Forced off the team, pushed into something new

   You’re waiting for the release of the roster. After working hard for a spot on this team, you are expectant, excited, and even a little nervous for the upcoming season. But the results are out, and you didn’t make it. What happens next?

     While getting cut from your sport might not sit well for a while, there are overlooked positives to this seemingly negative outcome.

     Earlier this school year, two seniors, including Dana Wong, were cut from the women’s varsity volleyball team — they had played on the team the year before.
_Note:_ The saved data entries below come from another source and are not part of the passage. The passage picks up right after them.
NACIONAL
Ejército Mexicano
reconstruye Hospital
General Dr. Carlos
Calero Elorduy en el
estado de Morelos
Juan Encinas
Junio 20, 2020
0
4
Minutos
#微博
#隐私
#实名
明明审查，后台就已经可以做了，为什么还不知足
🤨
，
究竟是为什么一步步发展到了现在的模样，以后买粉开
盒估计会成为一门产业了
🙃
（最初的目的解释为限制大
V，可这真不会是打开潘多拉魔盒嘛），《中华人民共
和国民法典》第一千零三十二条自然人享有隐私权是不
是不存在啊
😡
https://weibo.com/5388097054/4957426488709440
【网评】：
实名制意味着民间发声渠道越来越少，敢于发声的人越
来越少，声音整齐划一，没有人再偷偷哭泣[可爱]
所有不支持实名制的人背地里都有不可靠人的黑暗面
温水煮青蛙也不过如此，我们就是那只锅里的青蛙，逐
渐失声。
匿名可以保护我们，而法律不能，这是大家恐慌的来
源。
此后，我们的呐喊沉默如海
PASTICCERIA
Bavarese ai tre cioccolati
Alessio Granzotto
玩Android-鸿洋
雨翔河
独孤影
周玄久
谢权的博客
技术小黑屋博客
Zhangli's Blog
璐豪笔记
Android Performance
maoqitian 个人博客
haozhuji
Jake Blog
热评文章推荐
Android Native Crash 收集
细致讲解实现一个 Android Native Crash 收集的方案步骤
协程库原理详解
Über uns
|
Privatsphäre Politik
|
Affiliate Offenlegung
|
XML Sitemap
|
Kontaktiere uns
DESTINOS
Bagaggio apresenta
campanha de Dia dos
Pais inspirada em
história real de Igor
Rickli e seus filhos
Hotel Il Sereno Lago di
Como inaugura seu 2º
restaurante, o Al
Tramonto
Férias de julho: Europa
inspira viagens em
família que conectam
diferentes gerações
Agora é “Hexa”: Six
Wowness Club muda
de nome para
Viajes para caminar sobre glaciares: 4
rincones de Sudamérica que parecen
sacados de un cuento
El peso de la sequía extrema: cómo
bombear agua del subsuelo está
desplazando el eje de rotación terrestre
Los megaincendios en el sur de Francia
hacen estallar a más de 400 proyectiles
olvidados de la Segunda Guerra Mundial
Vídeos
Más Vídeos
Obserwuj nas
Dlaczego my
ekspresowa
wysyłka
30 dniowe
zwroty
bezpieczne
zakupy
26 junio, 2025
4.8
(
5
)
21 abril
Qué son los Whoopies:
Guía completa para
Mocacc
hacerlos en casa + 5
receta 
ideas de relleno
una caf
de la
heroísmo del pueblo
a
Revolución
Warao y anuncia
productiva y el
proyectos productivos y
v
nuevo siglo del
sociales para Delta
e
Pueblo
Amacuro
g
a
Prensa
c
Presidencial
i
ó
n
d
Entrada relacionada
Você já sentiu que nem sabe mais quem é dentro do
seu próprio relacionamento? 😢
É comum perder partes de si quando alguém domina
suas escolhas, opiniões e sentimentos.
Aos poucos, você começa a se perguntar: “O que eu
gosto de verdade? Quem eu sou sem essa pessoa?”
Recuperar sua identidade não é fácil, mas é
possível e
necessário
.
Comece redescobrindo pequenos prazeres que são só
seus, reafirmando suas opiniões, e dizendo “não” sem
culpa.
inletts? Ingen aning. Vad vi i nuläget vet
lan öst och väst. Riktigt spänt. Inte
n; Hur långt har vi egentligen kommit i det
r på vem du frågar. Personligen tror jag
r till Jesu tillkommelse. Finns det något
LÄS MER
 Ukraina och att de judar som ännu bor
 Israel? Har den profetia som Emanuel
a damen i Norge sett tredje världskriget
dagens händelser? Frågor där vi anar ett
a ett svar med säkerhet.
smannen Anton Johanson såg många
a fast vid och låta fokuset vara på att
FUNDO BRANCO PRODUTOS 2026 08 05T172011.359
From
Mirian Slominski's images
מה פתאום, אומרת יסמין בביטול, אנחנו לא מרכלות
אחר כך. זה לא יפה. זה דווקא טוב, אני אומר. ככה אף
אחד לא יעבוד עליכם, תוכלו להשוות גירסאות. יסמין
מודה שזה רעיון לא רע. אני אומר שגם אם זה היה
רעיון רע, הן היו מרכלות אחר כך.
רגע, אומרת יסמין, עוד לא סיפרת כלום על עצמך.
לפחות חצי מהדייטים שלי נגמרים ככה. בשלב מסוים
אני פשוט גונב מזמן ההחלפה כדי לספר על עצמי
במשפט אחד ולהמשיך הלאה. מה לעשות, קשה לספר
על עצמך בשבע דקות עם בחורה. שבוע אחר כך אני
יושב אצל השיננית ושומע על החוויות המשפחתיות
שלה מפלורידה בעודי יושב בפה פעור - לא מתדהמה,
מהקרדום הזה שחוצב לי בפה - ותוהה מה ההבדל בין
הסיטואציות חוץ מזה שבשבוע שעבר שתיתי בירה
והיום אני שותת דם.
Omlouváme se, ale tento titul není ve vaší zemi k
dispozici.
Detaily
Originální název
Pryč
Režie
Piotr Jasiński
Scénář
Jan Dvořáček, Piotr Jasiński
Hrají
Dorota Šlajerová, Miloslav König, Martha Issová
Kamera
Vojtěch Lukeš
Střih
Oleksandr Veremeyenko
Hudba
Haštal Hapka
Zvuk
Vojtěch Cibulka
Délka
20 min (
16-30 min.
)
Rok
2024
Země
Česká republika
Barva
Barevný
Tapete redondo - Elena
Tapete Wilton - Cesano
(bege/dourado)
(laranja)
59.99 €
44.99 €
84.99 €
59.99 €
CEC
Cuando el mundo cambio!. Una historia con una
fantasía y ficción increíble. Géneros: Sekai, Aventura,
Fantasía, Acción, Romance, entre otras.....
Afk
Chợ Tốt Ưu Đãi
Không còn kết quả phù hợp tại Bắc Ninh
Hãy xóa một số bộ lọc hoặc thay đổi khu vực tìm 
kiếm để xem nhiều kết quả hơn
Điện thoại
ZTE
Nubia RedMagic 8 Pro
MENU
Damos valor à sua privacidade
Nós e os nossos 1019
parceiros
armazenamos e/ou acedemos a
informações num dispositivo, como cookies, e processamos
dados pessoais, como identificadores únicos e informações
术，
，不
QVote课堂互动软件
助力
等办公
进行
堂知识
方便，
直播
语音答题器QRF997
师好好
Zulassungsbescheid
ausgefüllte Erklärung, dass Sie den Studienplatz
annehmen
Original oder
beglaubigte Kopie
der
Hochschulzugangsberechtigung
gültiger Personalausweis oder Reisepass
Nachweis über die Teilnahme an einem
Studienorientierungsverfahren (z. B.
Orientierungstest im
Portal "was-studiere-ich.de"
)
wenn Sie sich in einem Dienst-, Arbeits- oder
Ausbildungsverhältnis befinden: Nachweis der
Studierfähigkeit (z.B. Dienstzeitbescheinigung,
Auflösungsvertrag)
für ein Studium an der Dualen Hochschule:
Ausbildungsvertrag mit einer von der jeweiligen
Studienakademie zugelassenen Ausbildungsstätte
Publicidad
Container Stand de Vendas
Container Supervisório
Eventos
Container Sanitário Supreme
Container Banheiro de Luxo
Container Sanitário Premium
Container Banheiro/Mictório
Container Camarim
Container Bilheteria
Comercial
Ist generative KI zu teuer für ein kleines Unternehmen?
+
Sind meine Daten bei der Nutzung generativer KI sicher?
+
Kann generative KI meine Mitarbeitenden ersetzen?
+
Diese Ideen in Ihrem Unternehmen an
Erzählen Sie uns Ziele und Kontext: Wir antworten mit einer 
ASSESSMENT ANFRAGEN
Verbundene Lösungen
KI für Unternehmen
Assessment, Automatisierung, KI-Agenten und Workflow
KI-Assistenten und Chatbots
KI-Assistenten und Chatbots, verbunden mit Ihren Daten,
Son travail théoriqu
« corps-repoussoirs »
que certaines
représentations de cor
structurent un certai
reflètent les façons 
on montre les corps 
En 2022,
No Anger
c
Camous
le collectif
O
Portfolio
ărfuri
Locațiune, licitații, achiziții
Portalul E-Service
Wong talks about her initial reaction to being cut.

     “At first I was a little upset; I’d been playing volleyball for six years before I was cut,” Wong said. 

     However, Wong also acknowledges that there are benefits to not playing for Monte Vista’s volleyball team. While the positives might seem small in comparison to the negatives, they have a greater impact in the long run.

     “I have a lot more free time now, and I also have more time to focus on my job,” Wong said.

     It’s also important to know that one coaching staff that you encounter at one point in your sports career doesn’t by any means determine your potential in the sport. With that being said, a good work ethic is hard to ignore when it comes to how dedicated you show yourself to be.

     Monte Vista alumni, Mateo Cruz from the class of 2019, shows how far a good work ethic can get you. Cruz tried out for the Monte Vista baseball team every spring, but he was cut from the team every year. However, in Cruz’s senior year after tryouts, he was brought onto the coaching staff as a varsity assistant coach.

     “During all my years, I was never the most talented, but I always tried my hardest to out-hustle and out-work everyone,” Cruz said. “I didn’t make it my senior year but they wanted to keep me on as a coach.”

     As with anything that might not be ideal, there are some positives to being cut from a team.

     “I was devastated freshman year, but I continued to play baseball and work out,” Cruz said. “[Being cut] kind of puts you in your place. I thought I was a lot better than I actually was and it made me realize where I needed to be.”

     Even if Cruz never made the baseball team, he earned himself a lot of respect within the program. In his senior year, he was also able to connect with a team that admired his passion for baseball.

     While getting cut from, or not selected for, a team may sometimes seem unreasonable or extremely frustrating, it’s important to keep in mind that most coaches aren’t fans of letting people go. Team rosters are usually made as a byproduct of difficult decision-making.

     “How does it feel to cut someone, or not select someone? It doesn’t feel great,”  said Jessica Laurence, varsity women’s water polo coach. “I feel bad, but I know that as a high level coach, I have to make those tough decisions.”

     And if you were cut from the sport that you love, take the advice of coaches and teammates who understand what you are going through:

     “Keep your head up and don’t let it kill your confidence,” Wong said.

     “If you got cut from what you want to do, you have to find a way to work harder than everyone else,” Cruz said.

     “I would recommend that athletes re-evaluate why they are there,” Laurence said. “If it’s worth your time and if it’s important to you, then you’re going to make the decision to put the work in and make those changes.”

     Being cut from a team — for a lack of better terminology — sucks. However, with time and a little motivation, you can find ways to thrive off of that experience. Whether that means working harder for next season or putting that same effort into undiscovered passions, a strong work ethic will always give you the ability to achieve your goals, however they may change.